Ladite décision repose sur les considérations et motifs suivants :

« Vu l’article 15 de la loi modifiée du 28 mars 1972 concernant l’entrée et le séjour des étrangers ;

1Vu le règlement grand-ducal du 20 septembre 2002 créant un Centre de séjour provisoire pour étrangers en situation irrégulière ;

Vu le rapport N° 15/1505/05/HA du 12 septembre 2005 établi par le Service de police judiciaire, section police des étrangers et des jeux ;

Considérant que l’intéressé n’est pas en possession d’un document de voyage valable ;

- qu’il ne dispose pas de moyens d’existence personnels suffisants ;

- qu’il se trouve en séjour irrégulier au pays ;

Considérant que l’intéressé a déposé une demande d’asile au Luxembourg en date d’aujourd’hui ;

- qu’il est signalé au système EURODAC comme ayant déposé des demandes d’asile en Belgique en date du 3 juin 2003 et le 16 avril 2004 ;

- qu’une demande de reprise en charge en vertu du règlement (CE) n° 343/2003 du Conseil du 18 février 2003 sera adressée aux autorités belges dans les meilleurs délais ;

Considérant qu’un éloignement immédiat n’est pas possible ;

Considérant qu’il existe un risque de fuite, alors que l’intéressé est susceptible de se soustraire à la mesure d’éloignement ».
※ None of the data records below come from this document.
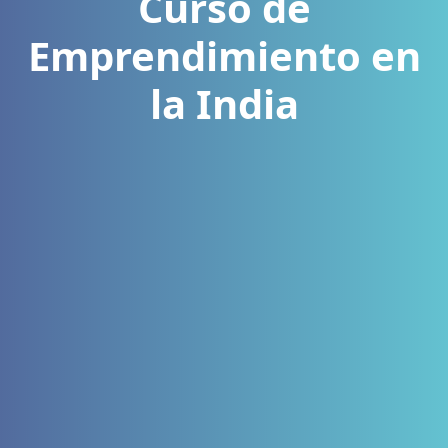
Curso de
Emprendimiento en
la India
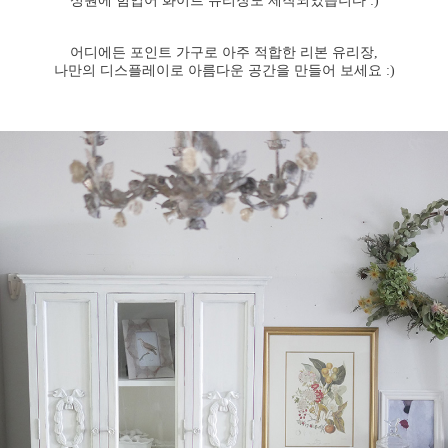
성원에 힘입어 화이트 유리장도 제작되었습니다 :)
어디에든 포인트 가구로 아주 적합한 리본 유리장,
나만의 디스플레이로 아름다운 공간을 만들어 보세요 :)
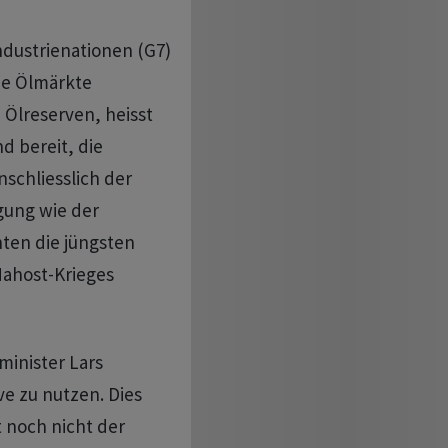
ndustrienationen (G7)
die Ölmärkte
 Ölreserven, heisst
d bereit, die
schliesslich der
gung wie der
ten die jüngsten
Nahost-Krieges
minister Lars
ve zu nutzen. Dies
zt noch nicht der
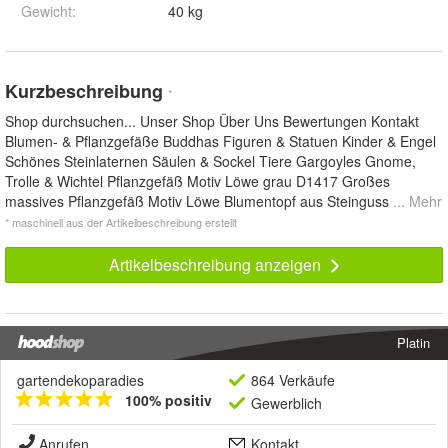
Gewicht
:
40 kg
Kurzbeschreibung
*
Shop durchsuchen... Unser Shop Über Uns Bewertungen Kontakt
Blumen- & Pflanzgefäße Buddhas Figuren & Statuen Kinder & Engel
Schönes Steinlaternen Säulen & Sockel Tiere Gargoyles Gnome,
Trolle & Wichtel Pflanzgefäß Motiv Löwe grau D1417 Großes
massives Pflanzgefäß Motiv Löwe Blumentopf aus Steinguss
... Mehr
* maschinell aus der Artikelbeschreibung erstellt
Artikelbeschreibung anzeigen
Platin
gartendekoparadies
864 Verkäufe
100% positiv
Gewerblich
Anrufen
Kontakt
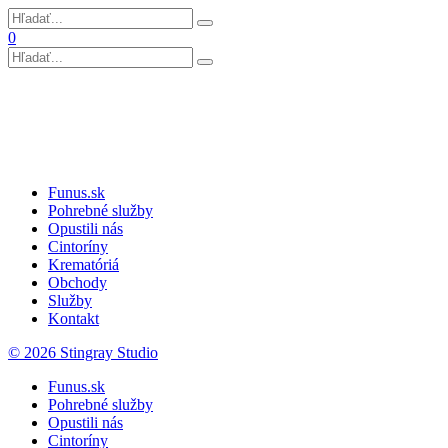
0
Funus.sk
Pohrebné služby
Opustili nás
Cintoríny
Krematóriá
Obchody
Služby
Kontakt
© 2026 Stingray Studio
Funus.sk
Pohrebné služby
Opustili nás
Cintoríny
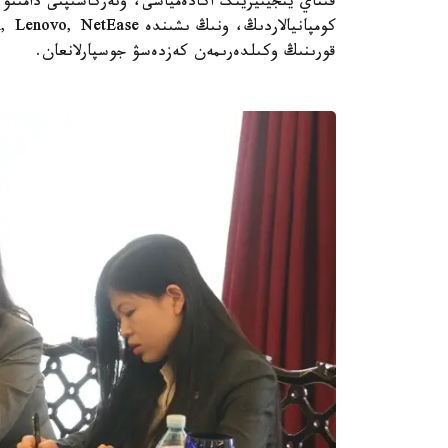
قورىنىڭ وكىلدەرىمەن كەزدەسۋ جوسپارلانعان.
Par décision du 28 septembre 2005, le ministre des Affaires étrangères et de l’Immigration informa Monsieur … qu’« en vertu des dispositions des articles 16§1e, 20§1b et 20§1c du règlement (CE) n° 343/2003 du Conseil du 18 février 2003, ce n’est pas le Grand-

Duché de Luxembourg, mais le Royaume de Belgique qui est responsable du traitement de votre demande d’asile ».

Par arrêté du même jour, ledit ministre refusa l’entrée et le séjour au Grand-Duché de Luxembourg à Monsieur ….

Par requête déposée le 28 septembre 2005 au greffe du tribunal administratif, Monsieur … a fait introduire un recours tendant à la réformation de la décision ministérielle précitée du 12 septembre 2005.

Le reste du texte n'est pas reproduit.